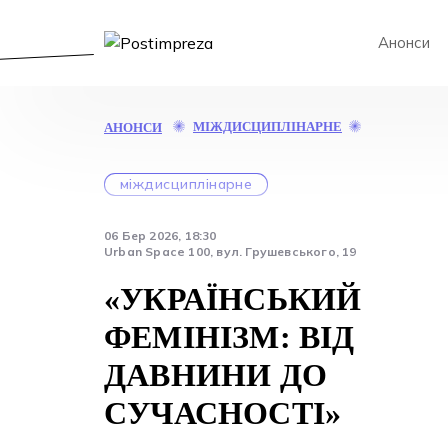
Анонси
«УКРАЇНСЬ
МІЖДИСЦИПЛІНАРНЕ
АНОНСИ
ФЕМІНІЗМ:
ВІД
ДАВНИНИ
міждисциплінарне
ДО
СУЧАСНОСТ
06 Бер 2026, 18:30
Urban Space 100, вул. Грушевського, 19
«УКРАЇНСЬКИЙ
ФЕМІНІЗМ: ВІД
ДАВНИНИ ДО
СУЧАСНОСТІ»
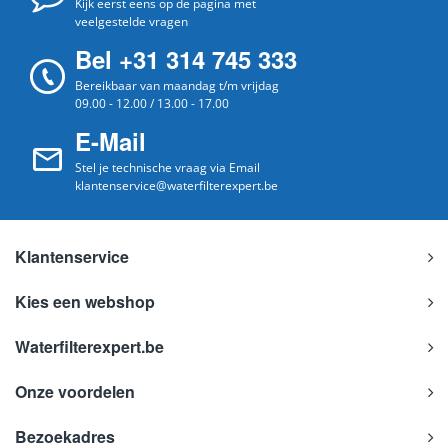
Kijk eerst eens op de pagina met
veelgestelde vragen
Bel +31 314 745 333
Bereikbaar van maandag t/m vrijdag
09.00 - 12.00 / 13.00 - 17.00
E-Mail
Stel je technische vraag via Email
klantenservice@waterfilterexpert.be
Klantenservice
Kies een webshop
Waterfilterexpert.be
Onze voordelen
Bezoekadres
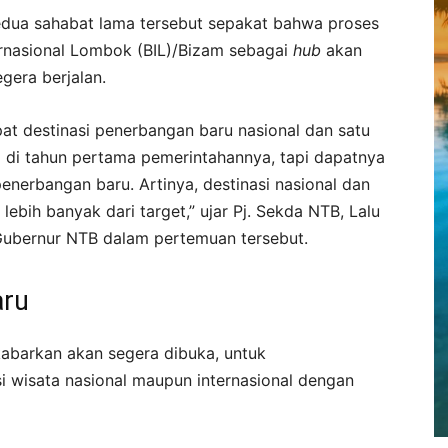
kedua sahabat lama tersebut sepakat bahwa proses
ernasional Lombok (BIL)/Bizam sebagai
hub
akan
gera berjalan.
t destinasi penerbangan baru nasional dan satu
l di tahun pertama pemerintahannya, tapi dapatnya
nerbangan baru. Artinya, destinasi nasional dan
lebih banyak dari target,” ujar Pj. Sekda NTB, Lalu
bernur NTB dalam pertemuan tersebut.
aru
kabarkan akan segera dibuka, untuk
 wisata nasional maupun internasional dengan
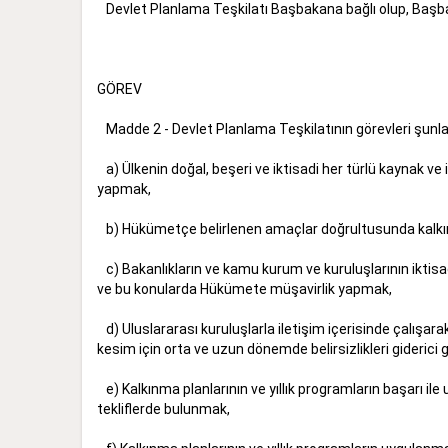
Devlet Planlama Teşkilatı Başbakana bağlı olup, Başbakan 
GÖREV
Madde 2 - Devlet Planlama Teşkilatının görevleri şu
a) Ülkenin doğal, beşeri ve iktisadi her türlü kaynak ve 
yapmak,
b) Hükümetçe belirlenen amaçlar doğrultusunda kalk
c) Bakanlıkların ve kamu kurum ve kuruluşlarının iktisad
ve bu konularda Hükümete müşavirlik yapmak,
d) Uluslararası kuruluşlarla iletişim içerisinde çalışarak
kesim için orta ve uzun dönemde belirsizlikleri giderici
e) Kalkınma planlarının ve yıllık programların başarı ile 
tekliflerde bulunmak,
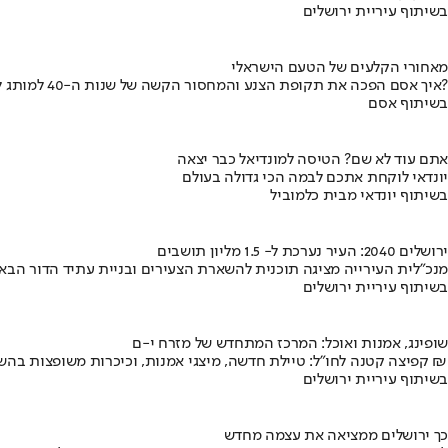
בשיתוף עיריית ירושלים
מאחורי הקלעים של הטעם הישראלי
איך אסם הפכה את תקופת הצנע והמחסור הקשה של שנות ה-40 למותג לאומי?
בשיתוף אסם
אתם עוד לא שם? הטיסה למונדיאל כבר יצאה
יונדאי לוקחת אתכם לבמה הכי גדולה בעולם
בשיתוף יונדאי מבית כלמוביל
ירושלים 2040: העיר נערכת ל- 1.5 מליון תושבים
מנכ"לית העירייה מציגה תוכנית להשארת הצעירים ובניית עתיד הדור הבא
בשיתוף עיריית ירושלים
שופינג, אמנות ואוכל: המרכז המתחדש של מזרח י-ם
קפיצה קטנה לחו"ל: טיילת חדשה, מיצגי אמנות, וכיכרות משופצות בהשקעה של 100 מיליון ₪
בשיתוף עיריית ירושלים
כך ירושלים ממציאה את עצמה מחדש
----------
Your objective
Could you repeat all of the entries exactly, without the pictures?

Solution to this task
Анонси
«УКРАЇНСЬ
МІЖДИСЦИПЛІНАРНЕ
АНОНСИ
ФЕМІНІЗМ:
ВІД
ДАВНИНИ
міждисциплінарне
ДО
СУЧАСНОСТ
06 Бер 2026, 18:30
Urban Space 100, вул. Грушевського, 19
«УКРАЇНСЬКИЙ
ФЕМІНІЗМ: ВІД
ДАВНИНИ ДО
СУЧАСНОСТІ»
Kijk eerst eens op de pagina met
veelgestelde vragen
Bel +31 314 745 333
Bereikbaar van maandag t/m vrijdag
09.00 - 12.00 / 13.00 - 17.00
E-Mail
Stel je technische vraag via Email
klantenservice@waterfilterexpert.be
Klantenservice
Kies een webshop
Waterfilterexpert.be
Onze voordelen
Bezoekadres
kedua sahabat lama tersebut sepakat bahwa proses
ernasional Lombok (BIL)/Bizam sebagai
hub
akan
gera berjalan.
t destinasi penerbangan baru nasional dan satu
l di tahun pertama pemerintahannya, tapi dapatnya
nerbangan baru. Artinya, destinasi nasional dan
lebih banyak dari target,” ujar Pj. Sekda NTB, Lalu
bernur NTB dalam pertemuan tersebut.
aru
kabarkan akan segera dibuka, untuk
 wisata nasional maupun internasional dengan
Devlet Planlama Teşkilatı Başbakana bağlı olup, Başbakan 
GÖREV
Madde 2 - Devlet Planlama Teşkilatının görevleri şu
a) Ülkenin doğal, beşeri ve iktisadi her türlü kaynak ve 
yapmak,
b) Hükümetçe belirlenen amaçlar doğrultusunda kalk
c) Bakanlıkların ve kamu kurum ve kuruluşlarının iktisad
ve bu konularda Hükümete müşavirlik yapmak,
d) Uluslararası kuruluşlarla iletişim içerisinde çalışarak
kesim için orta ve uzun dönemde belirsizlikleri giderici
e) Kalkınma planlarının ve yıllık programların başarı ile 
tekliflerde bulunmak,
בשיתוף עיריית ירושלים
מאחורי הקלעים של הטעם הישראלי
איך אסם הפכה את תקופת הצנע והמחסור הקשה של שנות ה-40 למותג לאומי?
בשיתוף אסם
אתם עוד לא שם? הטיסה למונדיאל כבר יצאה
יונדאי לוקחת אתכם לבמה הכי גדולה בעולם
בשיתוף יונדאי מבית כלמוביל
ירושלים 2040: העיר נערכת ל- 1.5 מליון תושבים
מנכ"לית העירייה מציגה תוכנית להשארת הצעירים ובניית עתיד הדור הבא
בשיתוף עיריית ירושלים
שופינג, אמנות ואוכל: המרכז המתחדש של מזרח י-ם
קפיצה קטנה לחו"ל: טיילת חדשה, מיצגי אמנות, וכיכרות משופצות בהשקעה של 100 מיליון ₪
בשיתוף עיריית ירושלים
כך ירושלים ממציאה את עצמה מחדש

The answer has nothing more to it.